Document understanding data
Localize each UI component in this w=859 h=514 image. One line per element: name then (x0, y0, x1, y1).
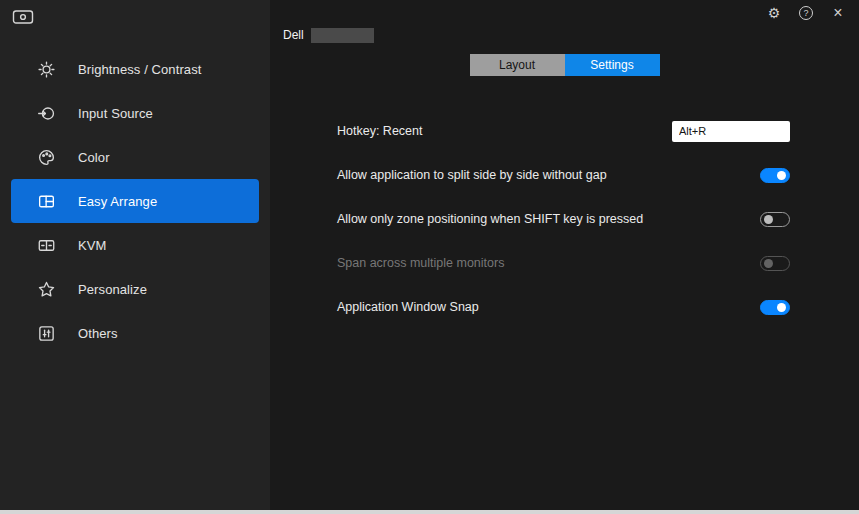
tab-layout[interactable]: Layout (470, 54, 565, 76)
sidebar: Brightness / Contrast Input Source (0, 0, 270, 514)
hotkey-label: Hotkey: Recent (337, 124, 422, 138)
sidebar-item-color[interactable]: Color (11, 135, 259, 179)
dell-display-manager-window: Brightness / Contrast Input Source (0, 0, 859, 514)
sidebar-item-label: Brightness / Contrast (78, 62, 202, 77)
setting-label: Allow application to split side by side … (337, 168, 607, 182)
sidebar-item-label: Personalize (78, 282, 147, 297)
setting-row: Span across multiple monitors (337, 241, 790, 285)
personalize-icon (37, 280, 56, 299)
kvm-icon (37, 236, 56, 255)
sidebar-item-input-source[interactable]: Input Source (11, 91, 259, 135)
others-icon (37, 324, 56, 343)
sidebar-item-label: KVM (78, 238, 106, 253)
setting-label: Span across multiple monitors (337, 256, 504, 270)
input-source-icon (37, 104, 56, 123)
toggle-split-side-by-side[interactable] (760, 168, 790, 183)
easy-arrange-icon (37, 192, 56, 211)
sidebar-item-label: Others (78, 326, 118, 341)
color-icon (37, 148, 56, 167)
setting-row: Allow application to split side by side … (337, 153, 790, 197)
bottom-edge-strip (0, 510, 859, 514)
sidebar-item-others[interactable]: Others (11, 311, 259, 355)
hotkey-input[interactable] (672, 121, 790, 142)
main-panel: ⚙ ? × Dell Layout Settings Hotkey: Recen… (270, 0, 859, 514)
toggle-shift-zone-positioning[interactable] (760, 212, 790, 227)
monitor-header: Dell (283, 27, 859, 43)
sidebar-item-label: Input Source (78, 106, 153, 121)
setting-label: Allow only zone positioning when SHIFT k… (337, 212, 643, 226)
settings-panel: Hotkey: Recent Allow application to spli… (337, 114, 790, 329)
monitor-model-redacted (311, 28, 374, 43)
settings-rows: Allow application to split side by side … (337, 153, 790, 329)
sidebar-item-personalize[interactable]: Personalize (11, 267, 259, 311)
setting-row: Application Window Snap (337, 285, 790, 329)
sidebar-item-brightness-contrast[interactable]: Brightness / Contrast (11, 47, 259, 91)
brightness-icon (37, 60, 56, 79)
monitor-name: Dell (283, 28, 304, 42)
setting-label: Application Window Snap (337, 300, 479, 314)
help-icon[interactable]: ? (799, 6, 813, 20)
app-logo-icon (12, 9, 34, 25)
toggle-application-window-snap[interactable] (760, 300, 790, 315)
titlebar: ⚙ ? × (270, 0, 859, 26)
tab-bar: Layout Settings (270, 54, 859, 76)
toggle-span-multiple-monitors (760, 256, 790, 271)
sidebar-item-easy-arrange[interactable]: Easy Arrange (11, 179, 259, 223)
close-icon[interactable]: × (830, 5, 846, 21)
sidebar-item-label: Color (78, 150, 110, 165)
sidebar-item-label: Easy Arrange (78, 194, 157, 209)
tab-settings[interactable]: Settings (565, 54, 660, 76)
hotkey-row: Hotkey: Recent (337, 114, 790, 148)
sidebar-nav: Brightness / Contrast Input Source (0, 47, 270, 355)
sidebar-item-kvm[interactable]: KVM (11, 223, 259, 267)
settings-gear-icon[interactable]: ⚙ (766, 6, 782, 20)
setting-row: Allow only zone positioning when SHIFT k… (337, 197, 790, 241)
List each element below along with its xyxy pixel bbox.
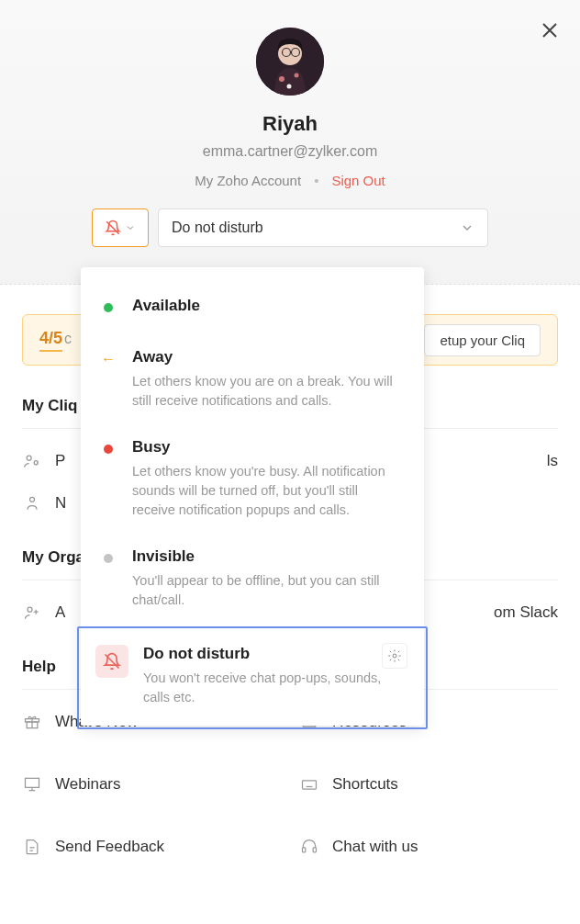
status-dot-available bbox=[101, 300, 116, 315]
dnd-settings-button[interactable] bbox=[382, 643, 407, 669]
dnd-icon-box bbox=[95, 645, 128, 678]
person-plus-icon bbox=[22, 603, 42, 623]
document-edit-icon bbox=[22, 837, 42, 857]
svg-point-10 bbox=[30, 497, 35, 501]
setup-cliq-button[interactable]: etup your Cliq bbox=[424, 324, 541, 356]
bell-slash-icon bbox=[105, 220, 121, 236]
menu-item-label: N bbox=[55, 494, 66, 513]
svg-point-11 bbox=[28, 607, 32, 612]
away-arrow-icon: ← bbox=[101, 352, 116, 366]
status-option-label: Away bbox=[132, 348, 404, 366]
menu-item-label: A bbox=[55, 603, 65, 622]
status-dot-invisible bbox=[101, 551, 116, 566]
status-controls: Do not disturb bbox=[18, 208, 562, 247]
status-option-desc: Let others know you're busy. All notific… bbox=[132, 462, 404, 520]
menu-item-label-right: om Slack bbox=[494, 603, 558, 622]
help-shortcuts[interactable]: Shortcuts bbox=[299, 767, 558, 802]
svg-rect-20 bbox=[26, 778, 39, 787]
chevron-down-icon bbox=[460, 220, 474, 235]
close-icon bbox=[541, 22, 558, 39]
menu-item-label: Chat with us bbox=[332, 838, 418, 856]
keyboard-icon bbox=[299, 774, 319, 794]
status-option-desc: You'll appear to be offline, but you can… bbox=[132, 571, 404, 610]
headset-icon bbox=[299, 837, 319, 857]
status-option-invisible[interactable]: Invisible You'll appear to be offline, b… bbox=[81, 536, 424, 626]
svg-point-6 bbox=[287, 85, 292, 89]
svg-point-8 bbox=[27, 456, 31, 460]
status-option-desc: Let others know you are on a break. You … bbox=[132, 372, 404, 411]
menu-item-label: Shortcuts bbox=[332, 775, 398, 794]
status-option-busy[interactable]: Busy Let others know you're busy. All no… bbox=[81, 427, 424, 536]
svg-rect-30 bbox=[303, 848, 306, 852]
chevron-down-icon bbox=[125, 222, 136, 233]
profile-modal: Riyah emma.cartner@zylker.com My Zoho Ac… bbox=[0, 0, 580, 924]
status-dropdown: Available ← Away Let others know you are… bbox=[81, 267, 424, 726]
my-account-link[interactable]: My Zoho Account bbox=[195, 173, 301, 188]
status-option-label: Invisible bbox=[132, 547, 404, 566]
profile-header: Riyah emma.cartner@zylker.com My Zoho Ac… bbox=[0, 0, 580, 285]
separator-dot: • bbox=[314, 173, 318, 188]
status-dot-busy bbox=[101, 442, 116, 456]
status-icon-button[interactable] bbox=[92, 208, 149, 247]
presentation-icon bbox=[22, 774, 42, 794]
account-links-row: My Zoho Account • Sign Out bbox=[18, 173, 562, 188]
help-chat[interactable]: Chat with us bbox=[299, 829, 558, 864]
svg-rect-31 bbox=[313, 848, 316, 852]
svg-point-33 bbox=[393, 654, 396, 658]
status-option-label: Available bbox=[132, 297, 404, 315]
menu-item-label-right: ls bbox=[547, 452, 558, 470]
setup-progress-count: 4/5 bbox=[39, 329, 62, 352]
status-option-label: Do not disturb bbox=[143, 645, 406, 663]
gear-icon bbox=[387, 648, 402, 663]
avatar[interactable] bbox=[256, 28, 324, 96]
status-option-available[interactable]: Available bbox=[81, 286, 424, 337]
user-email: emma.cartner@zylker.com bbox=[18, 143, 562, 160]
status-option-desc: You won't receive chat pop-ups, sounds, … bbox=[143, 669, 406, 707]
status-option-label: Busy bbox=[132, 438, 404, 456]
user-name: Riyah bbox=[18, 112, 562, 136]
menu-item-label: P bbox=[55, 452, 65, 470]
help-webinars[interactable]: Webinars bbox=[22, 767, 281, 802]
menu-item-label: Send Feedback bbox=[55, 838, 164, 856]
svg-rect-23 bbox=[303, 781, 317, 789]
people-gear-icon bbox=[22, 451, 42, 471]
status-select-label: Do not disturb bbox=[172, 220, 263, 236]
sign-out-link[interactable]: Sign Out bbox=[331, 173, 385, 188]
help-feedback[interactable]: Send Feedback bbox=[22, 829, 281, 864]
svg-point-4 bbox=[279, 76, 284, 82]
status-select[interactable]: Do not disturb bbox=[158, 208, 488, 247]
svg-point-5 bbox=[295, 73, 299, 78]
gift-icon bbox=[22, 712, 42, 732]
close-button[interactable] bbox=[541, 18, 558, 44]
status-option-away[interactable]: ← Away Let others know you are on a brea… bbox=[81, 337, 424, 427]
status-option-dnd[interactable]: Do not disturb You won't receive chat po… bbox=[77, 626, 428, 729]
bell-slash-icon bbox=[103, 652, 121, 670]
setup-progress-text: c bbox=[64, 331, 72, 347]
person-icon bbox=[22, 493, 42, 513]
menu-item-label: Webinars bbox=[55, 775, 121, 794]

--- Assigned task ---
Looking at the entries above, how many lines contain the word "appear"? Answer with the number alone.

--- Result below ---
2